He rode to the door and dismounted, patting Kerry on the neck. Strange, father isn't back yet. He stepped inside, eyes attracted to the candle burning on the table. Astra stood motionless at the fireplace, hand on the long wooden spoon in the stew pot. Kerdae and Enda were sitting on the bench, darting glances from person to person and back down. All this Brian caught in a glance but was pulled away from by his father's tensed frame just to his left.

“What–” he said, not knowing what he was asking. Not even the fire made a sound in answer. As in a dream he took off his boots and kept moving forward. He felt his father and mother's presence burn into his consciousness but did not look. He sat across from Enda. She caught his glance: he saw tears and a red nose. He looked at the hands in his lap and waited.

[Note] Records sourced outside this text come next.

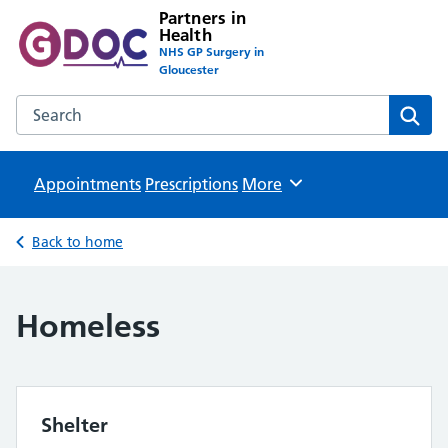
Partners in
Health
NHS GP Surgery in
Gloucester
Search the Partners in Health website
Sear
Appointments
Prescriptions
Browse
More
Back to home
Homeless
Shelter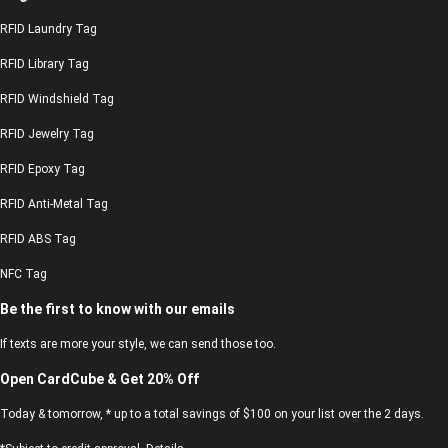
RFID Laundry Tag
RFID Library Tag
RFID Windshield Tag
RFID Jewelry Tag
RFID Epoxy Tag
RFID Anti-Metal Tag
RFID ABS Tag
NFC Tag
Be the first to know with our emails
If texts are more your style, we can send those too.
Open CardCube & Get 20% Off
Today & tomorrow, * up to a total savings of $100 on your list over the 2 days.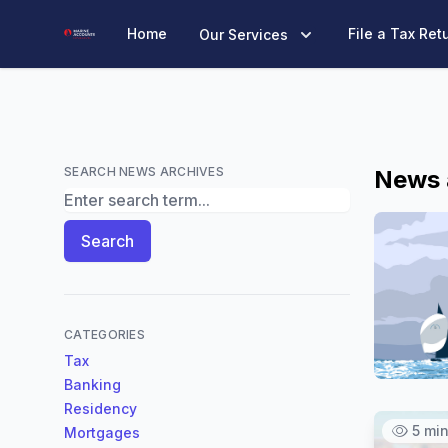
Marine Accounts
Home
File a Tax Ret
Our Services
SEARCH NEWS ARCHIVES
News 
Search News Archives
Search
CATEGORIES
Tax
Banking
Residency
5 mi
Mortgages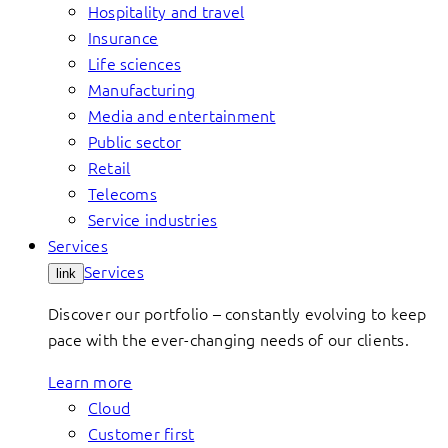
Hospitality and travel
Insurance
Life sciences
Manufacturing
Media and entertainment
Public sector
Retail
Telecoms
Service industries
Services
Services
link
Discover our portfolio – constantly evolving to keep
pace with the ever-changing needs of our clients.
Learn more
Cloud
Customer first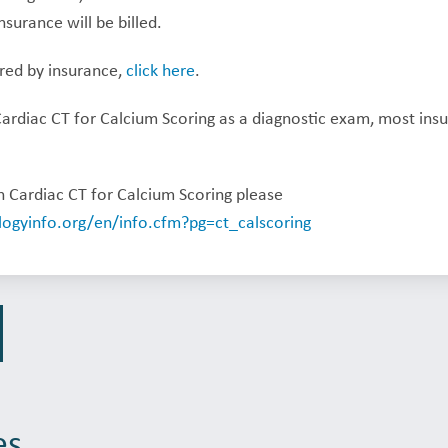
nsurance will be billed.
ered by insurance,
click here
.
Cardiac CT for Calcium Scoring as a diagnostic exam, most ins
 Cardiac CT for Calcium Scoring please
logyinfo.org/en/info.cfm?pg=ct_calscoring
es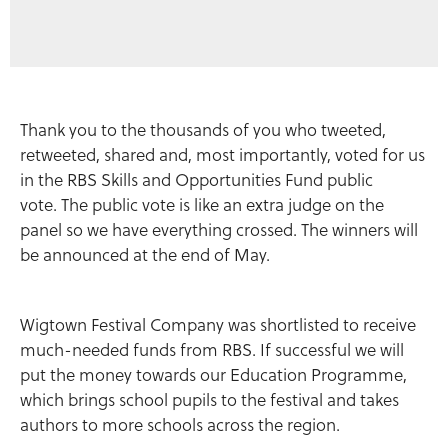
Thank you to the thousands of you who tweeted,
retweeted, shared and, most importantly, voted for us
in the RBS Skills and Opportunities Fund public
vote. The public vote is like an extra judge on the
panel so we have everything crossed. The winners will
be announced at the end of May.
Wigtown Festival Company was shortlisted to receive
much-needed funds from RBS. If successful we will
put the money towards our Education Programme,
which brings school pupils to the festival and takes
authors to more schools across the region.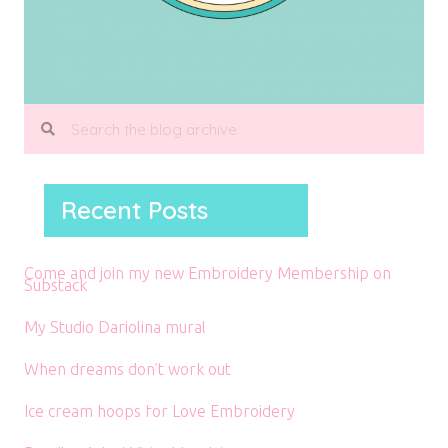
Recent Posts
Come and join my new Embroidery Membership on
Substack
My Studio Dariolina mural
When dreams don’t work out
Ice cream hoops for Love Embroidery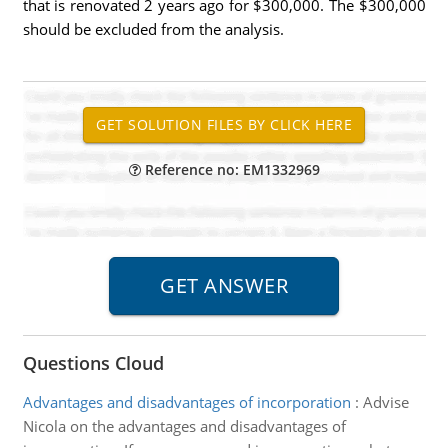
that is renovated 2 years ago for $300,000. The $300,000
should be excluded from the analysis.
Reference no: EM1332969
Questions Cloud
Advantages and disadvantages of incorporation
:
Advise
Nicola on the advantages and disadvantages of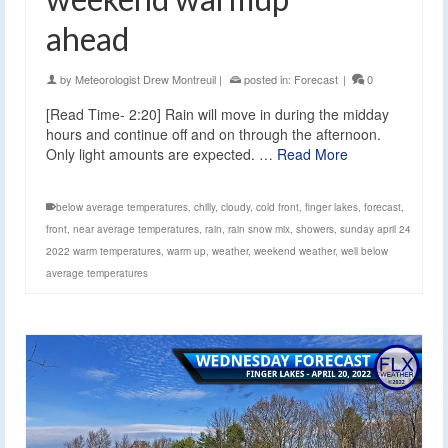
ahead
by
Meteorologist Drew Montreuil
|
posted in:
Forecast
|
0
[Read Time- 2:20] Rain will move in during the midday
hours and continue off and on through the afternoon.
Only light amounts are expected. …
Read More
below average temperatures
,
chilly
,
cloudy
,
cold front
,
finger lakes
,
forecast
,
front
,
near average temperatures
,
rain
,
rain snow mix
,
showers
,
sunday april 24
2022 warm temperatures
,
warm up
,
weather
,
weekend weather
,
well below
average temperatures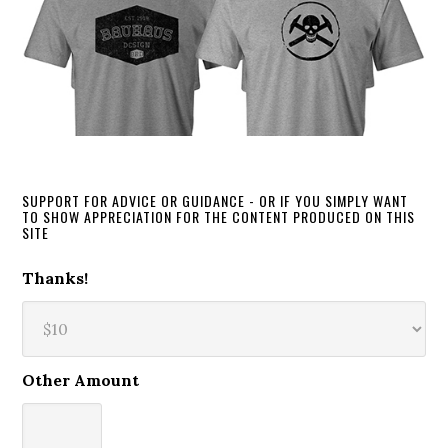
SUPPORT FOR ADVICE OR GUIDANCE - OR IF YOU SIMPLY WANT
TO SHOW APPRECIATION FOR THE CONTENT PRODUCED ON THIS
SITE
Thanks!
Other Amount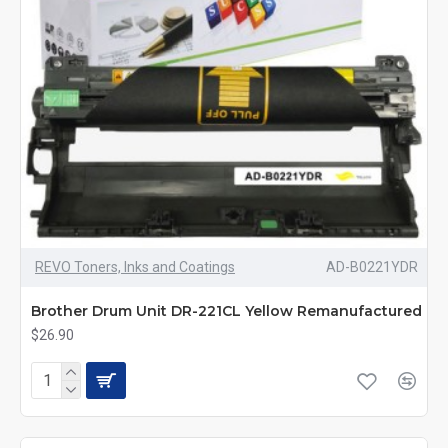
REVO Toners, Inks and Coatings
AD-B0221YDR
Brother Drum Unit DR-221CL Yellow Remanufactured
$26.90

Astra moved a step forward and clasped him from behind. She kissed the top of his head and then wept into his neck. Then she left him and he felt so alone. And sad, though he knew not what for. Her dress swished over to Devlin and fell silent there.

“Myra too?” she asked.

“Yes,” he choked. “All of them.”

For the second time in his life Brian saw his father cry. The clammy paw that had chilled his heart started wrenching at it in excruciating tugs. His breathing sped up. “All of them... what?”

 

“Dead,” Devlin said, then cried some more.

His stomach lurched. He tasted bile in his mouth. He collapsed onto his arms on the table. His mind raced, trying to accept the unacceptable. It was like shoving a log into a cupboard. It battered the cupboard, well nigh destroying it, without fitting inside. Happily minds are more flexible than cupboards or the shock would have destroyed Brian. He almost wished it would.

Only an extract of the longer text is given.